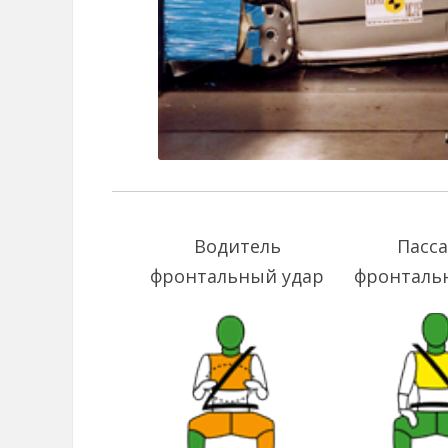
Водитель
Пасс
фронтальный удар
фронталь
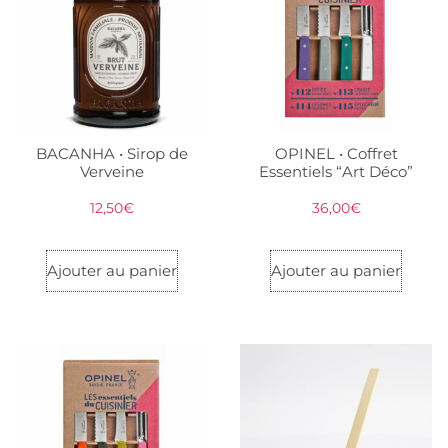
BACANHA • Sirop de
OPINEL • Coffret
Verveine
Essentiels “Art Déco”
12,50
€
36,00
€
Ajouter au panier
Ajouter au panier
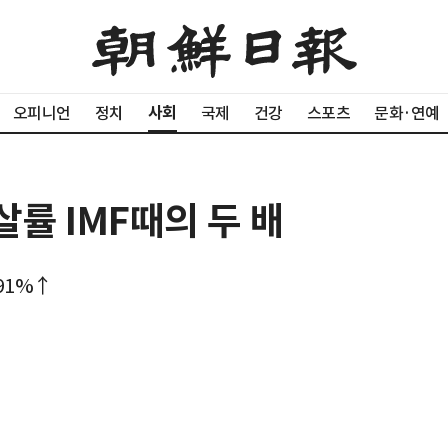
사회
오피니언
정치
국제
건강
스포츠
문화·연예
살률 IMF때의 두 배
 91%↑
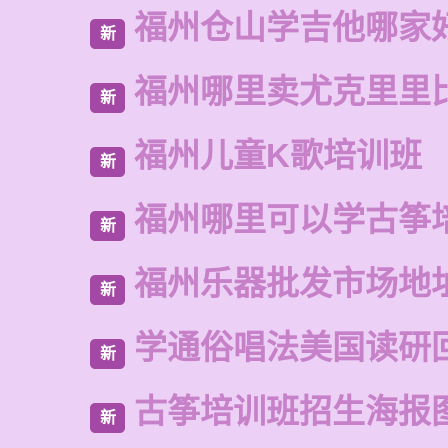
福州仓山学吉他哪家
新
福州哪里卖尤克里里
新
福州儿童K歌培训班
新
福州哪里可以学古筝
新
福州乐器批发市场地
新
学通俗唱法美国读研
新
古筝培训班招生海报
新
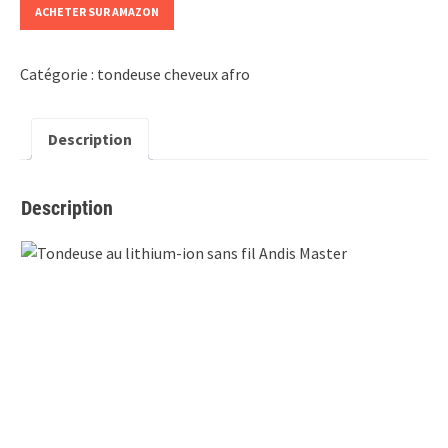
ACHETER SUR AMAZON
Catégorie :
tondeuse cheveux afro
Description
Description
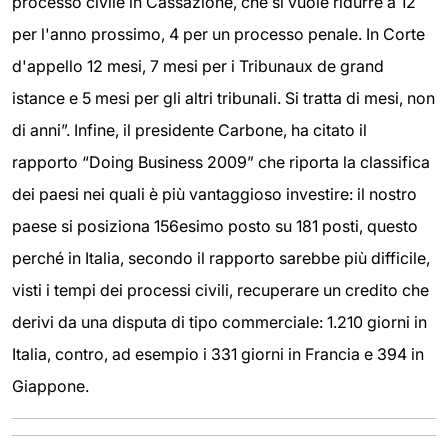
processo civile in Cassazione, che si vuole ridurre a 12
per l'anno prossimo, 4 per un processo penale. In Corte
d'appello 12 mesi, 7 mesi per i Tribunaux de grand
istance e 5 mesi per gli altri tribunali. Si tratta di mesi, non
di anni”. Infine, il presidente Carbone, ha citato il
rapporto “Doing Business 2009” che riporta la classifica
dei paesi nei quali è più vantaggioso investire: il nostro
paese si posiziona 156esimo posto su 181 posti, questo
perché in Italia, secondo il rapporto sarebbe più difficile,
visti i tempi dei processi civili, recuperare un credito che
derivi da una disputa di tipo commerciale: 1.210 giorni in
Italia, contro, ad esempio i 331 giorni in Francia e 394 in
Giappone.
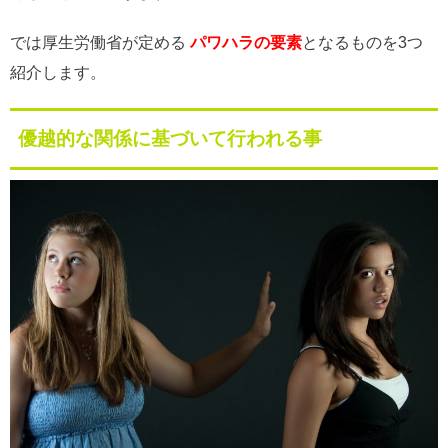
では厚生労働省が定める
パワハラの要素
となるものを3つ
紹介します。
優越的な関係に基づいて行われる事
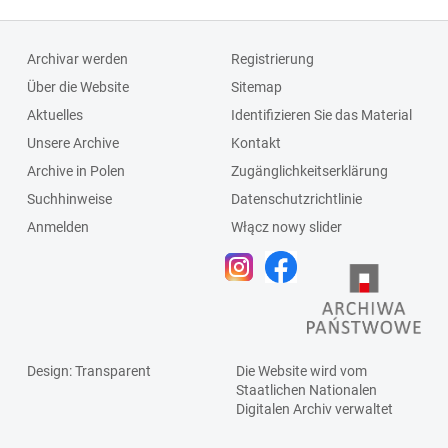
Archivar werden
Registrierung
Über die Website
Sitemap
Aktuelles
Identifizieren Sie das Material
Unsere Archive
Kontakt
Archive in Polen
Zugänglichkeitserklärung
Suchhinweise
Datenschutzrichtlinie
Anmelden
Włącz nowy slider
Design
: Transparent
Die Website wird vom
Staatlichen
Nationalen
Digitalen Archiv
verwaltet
----------------------------------------
** YOUR INSTRUCTIONS **
Filter the data for the string "rapporto" and copy every line that has it.

** OUTPUT OF THE EXERCISE **
rapporto “Doing Business 2009” che riporta la classifica
perché in Italia, secondo il rapporto sarebbe più difficile,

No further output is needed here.